> Given entries:
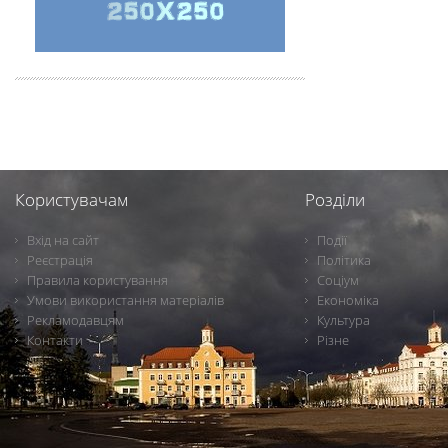
Користувачам
Розділи
Вхід на сайт
Події
Реєстрація
Політика
Правила користування
Соціум
Умови використання матеріалів
Економіка
Рекламодавцям
Культура
Контакти
Різне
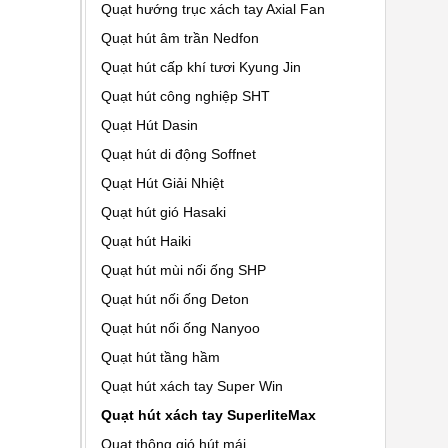
Quạt hướng trục xách tay Axial Fan
Quạt hút âm trần Nedfon
Quạt hút cấp khí tươi Kyung Jin
Quạt hút công nghiệp SHT
Quạt Hút Dasin
Quạt hút di động Soffnet
Quạt Hút Giải Nhiệt
Quạt hút gió Hasaki
Quạt hút Haiki
Quạt hút mùi nối ống SHP
Quạt hút nối ống Deton
Quạt hút nối ống Nanyoo
Quạt hút tầng hầm
Quạt hút xách tay Super Win
Quạt hút xách tay SuperliteMax
Quạt thông gió hút mái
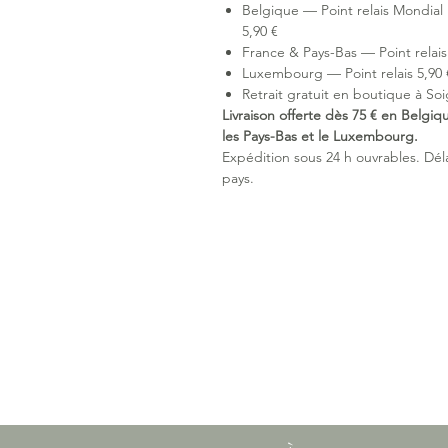
Belgique — Point relais Mondial 
5,90 €
France & Pays-Bas — Point relais 
Luxembourg — Point relais 5,90 €
Retrait gratuit en boutique à Soi
Livraison offerte dès 75 € en Belgiq
les Pays-Bas et le Luxembourg.
Expédition sous 24 h ouvrables. Délai
pays.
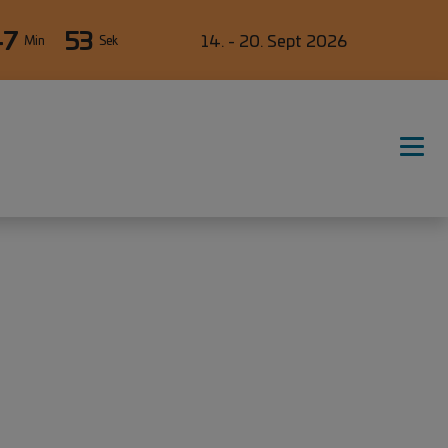
47
53
14. - 20. Sept 2026
Min
Sek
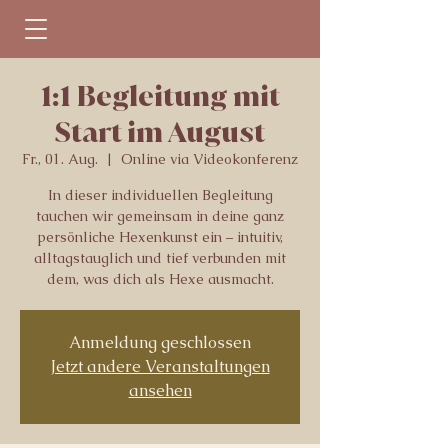
1:1 Begleitung mit
Start im August
Fr., 01. Aug.
  |  
Online via Videokonferenz
In dieser individuellen Begleitung
tauchen wir gemeinsam in deine ganz
persönliche Hexenkunst ein – intuitiv,
alltagstauglich und tief verbunden mit
dem, was dich als Hexe ausmacht.
Anmeldung geschlossen
Jetzt andere Veranstaltungen
ansehen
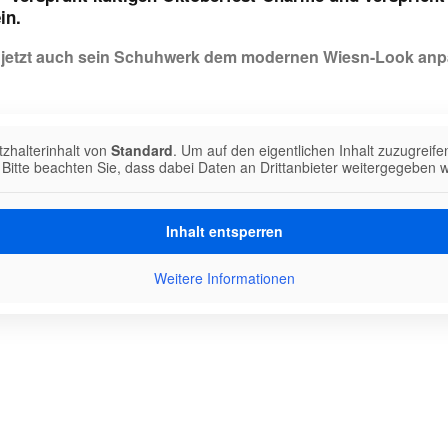
in.
 jetzt auch sein Schuhwerk dem modernen Wiesn-Look anp
tzhalterinhalt von
Standard
. Um auf den eigentlichen Inhalt zuzugreife
 Bitte beachten Sie, dass dabei Daten an Drittanbieter weitergegeben 
Inhalt entsperren
Weitere Informationen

> Task directions: Since the copy must contain no pictures, return only the text of the records, exactly as it stands.

> Answer box:
Користувачам
Розділи
Вхід на сайт
Події
Реєстрація
Політика
Правила користування
Соціум
Умови використання матеріалів
Економіка
Рекламодавцям
Культура
Контакти
Різне
Quạt hướng trục xách tay Axial Fan
Quạt hút âm trần Nedfon
Quạt hút cấp khí tươi Kyung Jin
Quạt hút công nghiệp SHT
Quạt Hút Dasin
Quạt hút di động Soffnet
Quạt Hút Giải Nhiệt
Quạt hút gió Hasaki
Quạt hút Haiki
Quạt hút mùi nối ống SHP
Quạt hút nối ống Deton
Quạt hút nối ống Nanyoo
Quạt hút tầng hầm
Quạt hút xách tay Super Win
Quạt hút xách tay SuperliteMax
Quạt thông gió hút mái
Belgique — Point relais Mondial 
5,90 €
France & Pays-Bas — Point relais 
Luxembourg — Point relais 5,90 €
Retrait gratuit en boutique à Soi
Livraison offerte dès 75 € en Belgiq
les Pays-Bas et le Luxembourg.
Expédition sous 24 h ouvrables. Délai
pays.
47
53
14. - 20. Sept 2026
Min
Sek
1:1 Begleitung mit
Start im August
Fr., 01. Aug.
  |  
Online via Videokonferenz
In dieser individuellen Begleitung
tauchen wir gemeinsam in deine ganz
persönliche Hexenkunst ein – intuitiv,
alltagstauglich und tief verbunden mit
dem, was dich als Hexe ausmacht.
Anmeldung geschlossen
Jetzt andere Veranstaltungen
ansehen
in.
 jetzt auch sein Schuhwerk dem modernen Wiesn-Look anp
tzhalterinhalt von
Standard
. Um auf den eigentlichen Inhalt zuzugreife
 Bitte beachten Sie, dass dabei Daten an Drittanbieter weitergegeben 
Inhalt entsperren
Weitere Informationen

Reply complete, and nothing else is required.